The DataTank aims at lowering the bar to open up data, but there’s no use in that if no one will ever use it. Therefore, The DataTank provides good error handling, an intuitive interface and good automatically generated documentation for every resource. By providing a framework that focuses on both publishing and discovering data, we hope The DataTank will become another raison d’être for open data.
2. App developers
Application developers, the people creating tools or applications using datasets, are in the first place people who are creating tools or applications «using» datasets. They are not specialized in getting all data from different sources and providing their application with a decent datalayer, since that’s not their corebusiness.
Without The DataTank app developers are setting up quickly developed APIs which return the right output for their applications. This often means that error handling, statistics, a feedback mechanism and/or documentation are the first things to be left out.
With The DataTank app developers have a decent webservice.

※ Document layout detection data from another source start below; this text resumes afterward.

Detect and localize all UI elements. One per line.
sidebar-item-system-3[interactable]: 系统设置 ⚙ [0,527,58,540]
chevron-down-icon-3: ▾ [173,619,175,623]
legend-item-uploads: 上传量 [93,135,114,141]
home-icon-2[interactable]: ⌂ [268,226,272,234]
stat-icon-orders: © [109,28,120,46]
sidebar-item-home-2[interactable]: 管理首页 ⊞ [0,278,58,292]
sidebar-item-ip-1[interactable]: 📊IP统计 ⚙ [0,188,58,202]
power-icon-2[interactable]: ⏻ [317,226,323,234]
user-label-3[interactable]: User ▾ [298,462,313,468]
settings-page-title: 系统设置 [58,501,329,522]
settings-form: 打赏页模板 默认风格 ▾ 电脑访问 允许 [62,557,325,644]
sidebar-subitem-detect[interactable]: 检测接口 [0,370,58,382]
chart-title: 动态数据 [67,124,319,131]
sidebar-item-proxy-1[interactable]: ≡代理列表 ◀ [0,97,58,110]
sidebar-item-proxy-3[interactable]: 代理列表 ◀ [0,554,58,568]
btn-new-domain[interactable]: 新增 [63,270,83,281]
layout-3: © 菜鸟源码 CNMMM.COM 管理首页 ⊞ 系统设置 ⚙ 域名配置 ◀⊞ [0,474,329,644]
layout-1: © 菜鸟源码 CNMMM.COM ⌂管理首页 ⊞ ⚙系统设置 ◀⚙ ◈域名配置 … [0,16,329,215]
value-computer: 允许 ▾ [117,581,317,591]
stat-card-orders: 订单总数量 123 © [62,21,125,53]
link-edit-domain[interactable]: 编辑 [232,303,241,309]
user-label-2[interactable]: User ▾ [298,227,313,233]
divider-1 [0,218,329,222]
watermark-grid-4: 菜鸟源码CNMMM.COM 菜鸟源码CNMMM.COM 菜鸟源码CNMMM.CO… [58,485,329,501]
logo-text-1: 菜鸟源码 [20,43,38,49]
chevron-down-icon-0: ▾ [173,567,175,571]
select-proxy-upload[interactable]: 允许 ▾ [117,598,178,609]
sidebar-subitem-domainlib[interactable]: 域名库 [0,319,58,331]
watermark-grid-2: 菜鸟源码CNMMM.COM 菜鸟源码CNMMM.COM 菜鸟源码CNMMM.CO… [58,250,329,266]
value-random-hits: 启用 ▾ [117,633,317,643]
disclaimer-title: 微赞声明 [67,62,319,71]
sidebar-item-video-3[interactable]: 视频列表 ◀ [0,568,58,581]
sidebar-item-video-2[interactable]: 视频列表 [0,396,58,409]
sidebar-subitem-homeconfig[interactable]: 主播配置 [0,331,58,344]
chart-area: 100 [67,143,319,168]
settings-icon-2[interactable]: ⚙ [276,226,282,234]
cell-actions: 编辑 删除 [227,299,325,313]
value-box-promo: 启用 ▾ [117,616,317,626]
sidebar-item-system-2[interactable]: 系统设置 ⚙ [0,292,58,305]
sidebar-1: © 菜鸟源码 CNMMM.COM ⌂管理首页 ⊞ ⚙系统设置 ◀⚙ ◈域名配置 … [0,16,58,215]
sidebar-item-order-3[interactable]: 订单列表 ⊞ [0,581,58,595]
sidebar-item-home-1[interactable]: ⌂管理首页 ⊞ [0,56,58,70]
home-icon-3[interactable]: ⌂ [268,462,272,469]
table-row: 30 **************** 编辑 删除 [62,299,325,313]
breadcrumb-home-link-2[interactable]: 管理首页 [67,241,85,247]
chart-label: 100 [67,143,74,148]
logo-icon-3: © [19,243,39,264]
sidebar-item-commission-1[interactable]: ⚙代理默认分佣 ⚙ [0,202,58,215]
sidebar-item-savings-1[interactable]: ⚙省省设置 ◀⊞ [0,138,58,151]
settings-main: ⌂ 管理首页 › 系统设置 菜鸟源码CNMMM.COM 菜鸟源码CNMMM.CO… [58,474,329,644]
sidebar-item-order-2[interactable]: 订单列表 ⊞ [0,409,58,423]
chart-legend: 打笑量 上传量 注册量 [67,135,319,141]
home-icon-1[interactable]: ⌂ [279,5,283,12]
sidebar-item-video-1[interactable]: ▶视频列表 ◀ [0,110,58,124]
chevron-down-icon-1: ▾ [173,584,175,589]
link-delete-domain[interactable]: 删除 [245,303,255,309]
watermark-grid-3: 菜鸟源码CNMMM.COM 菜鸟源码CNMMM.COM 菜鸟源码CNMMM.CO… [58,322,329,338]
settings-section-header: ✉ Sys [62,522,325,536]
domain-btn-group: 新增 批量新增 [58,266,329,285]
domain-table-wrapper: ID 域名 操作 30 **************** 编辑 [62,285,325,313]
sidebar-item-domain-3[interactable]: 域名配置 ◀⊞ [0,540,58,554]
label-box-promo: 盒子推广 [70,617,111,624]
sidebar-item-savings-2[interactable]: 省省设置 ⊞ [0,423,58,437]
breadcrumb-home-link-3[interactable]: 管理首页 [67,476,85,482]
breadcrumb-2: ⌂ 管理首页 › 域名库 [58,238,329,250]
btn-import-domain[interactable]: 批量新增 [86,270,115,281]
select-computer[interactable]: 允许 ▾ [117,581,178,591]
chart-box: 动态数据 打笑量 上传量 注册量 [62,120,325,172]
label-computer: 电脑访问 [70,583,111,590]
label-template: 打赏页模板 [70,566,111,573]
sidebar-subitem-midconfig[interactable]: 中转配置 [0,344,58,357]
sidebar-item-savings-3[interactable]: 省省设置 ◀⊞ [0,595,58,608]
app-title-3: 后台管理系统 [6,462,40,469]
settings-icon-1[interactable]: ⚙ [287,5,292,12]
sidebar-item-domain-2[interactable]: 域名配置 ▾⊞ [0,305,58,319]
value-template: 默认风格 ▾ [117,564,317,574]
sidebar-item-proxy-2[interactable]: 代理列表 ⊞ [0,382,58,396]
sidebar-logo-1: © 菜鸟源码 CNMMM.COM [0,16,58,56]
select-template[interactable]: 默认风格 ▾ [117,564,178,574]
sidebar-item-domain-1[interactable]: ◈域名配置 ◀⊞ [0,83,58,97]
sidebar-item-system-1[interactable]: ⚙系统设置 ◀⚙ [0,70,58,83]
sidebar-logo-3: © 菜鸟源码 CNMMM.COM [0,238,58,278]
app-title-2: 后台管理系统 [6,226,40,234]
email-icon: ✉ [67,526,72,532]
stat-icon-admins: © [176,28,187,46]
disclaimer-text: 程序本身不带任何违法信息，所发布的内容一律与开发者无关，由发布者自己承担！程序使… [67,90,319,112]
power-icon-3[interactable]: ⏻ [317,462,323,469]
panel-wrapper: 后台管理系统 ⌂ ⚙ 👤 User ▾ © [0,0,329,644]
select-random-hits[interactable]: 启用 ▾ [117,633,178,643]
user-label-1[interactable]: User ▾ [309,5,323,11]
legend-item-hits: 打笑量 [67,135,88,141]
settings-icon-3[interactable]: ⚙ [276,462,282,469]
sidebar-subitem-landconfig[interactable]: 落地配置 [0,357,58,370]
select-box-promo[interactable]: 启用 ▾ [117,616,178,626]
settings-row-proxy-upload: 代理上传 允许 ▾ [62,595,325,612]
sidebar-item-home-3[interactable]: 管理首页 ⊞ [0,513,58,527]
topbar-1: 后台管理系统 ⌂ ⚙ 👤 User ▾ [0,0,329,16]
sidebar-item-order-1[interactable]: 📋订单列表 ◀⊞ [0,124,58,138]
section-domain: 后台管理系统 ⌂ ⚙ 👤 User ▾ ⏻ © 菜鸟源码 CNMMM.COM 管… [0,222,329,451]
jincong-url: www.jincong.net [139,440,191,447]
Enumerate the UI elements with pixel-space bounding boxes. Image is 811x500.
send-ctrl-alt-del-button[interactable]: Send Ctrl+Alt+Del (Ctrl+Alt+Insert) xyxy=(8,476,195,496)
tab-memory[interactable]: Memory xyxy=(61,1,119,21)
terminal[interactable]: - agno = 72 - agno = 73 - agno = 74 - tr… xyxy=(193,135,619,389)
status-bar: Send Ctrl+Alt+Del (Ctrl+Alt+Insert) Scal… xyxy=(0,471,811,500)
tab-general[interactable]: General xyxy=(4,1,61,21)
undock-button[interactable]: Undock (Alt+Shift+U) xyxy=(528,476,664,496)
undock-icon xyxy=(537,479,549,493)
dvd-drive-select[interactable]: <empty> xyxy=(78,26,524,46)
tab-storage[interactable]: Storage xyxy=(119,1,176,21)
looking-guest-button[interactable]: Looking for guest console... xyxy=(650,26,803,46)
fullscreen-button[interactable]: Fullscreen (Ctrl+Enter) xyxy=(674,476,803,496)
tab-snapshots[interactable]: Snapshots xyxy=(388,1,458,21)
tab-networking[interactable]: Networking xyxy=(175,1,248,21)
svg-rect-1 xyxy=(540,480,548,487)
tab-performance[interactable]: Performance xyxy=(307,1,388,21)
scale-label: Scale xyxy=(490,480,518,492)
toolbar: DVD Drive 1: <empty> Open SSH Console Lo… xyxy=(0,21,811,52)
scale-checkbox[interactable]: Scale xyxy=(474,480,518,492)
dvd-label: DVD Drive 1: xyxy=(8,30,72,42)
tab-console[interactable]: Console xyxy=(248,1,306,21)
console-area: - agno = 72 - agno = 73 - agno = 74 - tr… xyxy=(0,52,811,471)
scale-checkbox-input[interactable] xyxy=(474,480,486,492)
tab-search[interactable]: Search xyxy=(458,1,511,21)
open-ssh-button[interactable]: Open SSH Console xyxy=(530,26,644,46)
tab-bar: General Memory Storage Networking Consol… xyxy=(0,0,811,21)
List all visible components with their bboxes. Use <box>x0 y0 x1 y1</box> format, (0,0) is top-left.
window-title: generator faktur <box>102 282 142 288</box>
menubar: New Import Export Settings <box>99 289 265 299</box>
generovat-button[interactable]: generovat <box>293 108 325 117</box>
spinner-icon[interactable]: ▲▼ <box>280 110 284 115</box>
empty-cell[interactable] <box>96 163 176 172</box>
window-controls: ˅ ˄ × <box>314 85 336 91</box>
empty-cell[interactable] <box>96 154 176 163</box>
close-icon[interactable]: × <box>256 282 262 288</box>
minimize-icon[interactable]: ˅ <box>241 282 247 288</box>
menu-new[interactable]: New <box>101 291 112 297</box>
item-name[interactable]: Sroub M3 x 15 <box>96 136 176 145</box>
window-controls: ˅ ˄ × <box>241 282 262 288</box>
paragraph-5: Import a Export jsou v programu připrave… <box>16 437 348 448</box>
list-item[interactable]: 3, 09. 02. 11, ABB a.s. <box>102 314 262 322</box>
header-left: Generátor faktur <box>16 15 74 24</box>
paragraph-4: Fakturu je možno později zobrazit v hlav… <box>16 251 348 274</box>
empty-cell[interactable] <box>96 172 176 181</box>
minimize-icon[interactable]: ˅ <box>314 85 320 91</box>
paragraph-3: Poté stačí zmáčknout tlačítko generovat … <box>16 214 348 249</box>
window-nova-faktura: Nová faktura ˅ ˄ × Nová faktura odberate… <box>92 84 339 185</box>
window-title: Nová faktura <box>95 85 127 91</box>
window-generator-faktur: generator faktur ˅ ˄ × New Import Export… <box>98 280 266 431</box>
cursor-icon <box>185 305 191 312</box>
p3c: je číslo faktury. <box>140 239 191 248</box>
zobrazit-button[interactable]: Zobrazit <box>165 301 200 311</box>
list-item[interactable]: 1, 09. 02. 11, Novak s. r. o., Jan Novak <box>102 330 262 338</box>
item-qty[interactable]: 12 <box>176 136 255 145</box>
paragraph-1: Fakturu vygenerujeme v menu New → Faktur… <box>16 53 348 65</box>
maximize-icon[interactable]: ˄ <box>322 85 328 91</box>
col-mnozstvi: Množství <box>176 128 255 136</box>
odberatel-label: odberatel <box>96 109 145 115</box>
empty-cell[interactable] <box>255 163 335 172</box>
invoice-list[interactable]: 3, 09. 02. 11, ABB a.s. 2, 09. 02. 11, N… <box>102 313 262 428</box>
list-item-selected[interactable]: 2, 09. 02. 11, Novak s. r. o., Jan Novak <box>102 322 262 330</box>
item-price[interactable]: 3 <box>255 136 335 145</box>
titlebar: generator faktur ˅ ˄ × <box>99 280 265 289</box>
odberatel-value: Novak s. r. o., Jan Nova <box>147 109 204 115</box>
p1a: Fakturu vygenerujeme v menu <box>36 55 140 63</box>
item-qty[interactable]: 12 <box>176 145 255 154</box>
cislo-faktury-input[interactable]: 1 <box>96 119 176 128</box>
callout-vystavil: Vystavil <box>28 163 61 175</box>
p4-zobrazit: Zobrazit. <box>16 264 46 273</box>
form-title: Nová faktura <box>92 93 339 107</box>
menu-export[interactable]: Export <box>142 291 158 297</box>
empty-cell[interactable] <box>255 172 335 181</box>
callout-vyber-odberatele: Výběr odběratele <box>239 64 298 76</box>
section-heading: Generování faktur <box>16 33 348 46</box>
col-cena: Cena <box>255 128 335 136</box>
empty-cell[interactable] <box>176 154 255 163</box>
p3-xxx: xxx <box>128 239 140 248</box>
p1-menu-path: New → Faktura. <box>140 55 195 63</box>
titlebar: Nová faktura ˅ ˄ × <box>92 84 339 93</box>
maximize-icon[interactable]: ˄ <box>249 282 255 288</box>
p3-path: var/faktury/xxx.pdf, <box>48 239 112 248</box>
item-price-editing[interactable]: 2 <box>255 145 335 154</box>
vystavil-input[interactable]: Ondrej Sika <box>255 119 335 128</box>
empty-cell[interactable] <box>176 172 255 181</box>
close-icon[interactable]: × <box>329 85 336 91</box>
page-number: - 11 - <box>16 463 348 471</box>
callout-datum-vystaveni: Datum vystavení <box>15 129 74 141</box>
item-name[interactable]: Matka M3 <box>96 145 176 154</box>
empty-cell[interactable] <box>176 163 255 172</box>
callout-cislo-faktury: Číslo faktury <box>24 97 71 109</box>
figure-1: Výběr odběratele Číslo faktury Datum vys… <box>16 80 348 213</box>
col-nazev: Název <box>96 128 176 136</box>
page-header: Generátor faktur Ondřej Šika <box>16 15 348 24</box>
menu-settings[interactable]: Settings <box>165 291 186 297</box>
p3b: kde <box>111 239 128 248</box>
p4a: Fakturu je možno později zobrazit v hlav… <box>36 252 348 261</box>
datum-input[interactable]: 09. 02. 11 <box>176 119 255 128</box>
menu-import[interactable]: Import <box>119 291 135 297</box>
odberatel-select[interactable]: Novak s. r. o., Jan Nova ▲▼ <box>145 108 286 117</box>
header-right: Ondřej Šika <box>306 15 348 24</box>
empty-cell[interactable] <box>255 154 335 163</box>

When they set up a DataTank instance on their servers they can use it as a proxy for any other resource in any other DataTank set-up. This means that the developer remains in control of his stats while the data owner has full control over its dataset: if something in the dataset changes, it will change in the app.
App developers will also want to combine data. For instance if one dataset returns all points of interest close to X and another dataset returns all buses from our place to X, we might want to have this information in one response. The developer has two choices: he can use a SPARQL end-point, or he will be able to join on REST identifiers through our API.
3. Academics
Besides providing a flexible platform to open up data through a RESTful API, the platform provides a study on semantics. According to Tim Berner-Lee’s 5 star plan for Linked Open Data, data should be enriched with URI’s after data has been published in an open format, in order to make the data machine readable. This could be done in a native way by using semantics. After the datasets have been enriched, a final step has to be taken in order to fulfil the fifth star. This step consists of interlinking the triple enriched datasets to provide context.
The DataTank aims at providing a framework that allows people to complete the third, fourth and fifth star of Tim Berner-Lee’s 5 star plan, without obliging data owners to go beyond the third star (publishing data in an open format) theirself. It aims at providing this functionality independently from what datasource someone wants to publish. Any user can choose at any point to enrich its datasets with triples and anyone can help a dataset reach the fourth star by linking it to an ontology.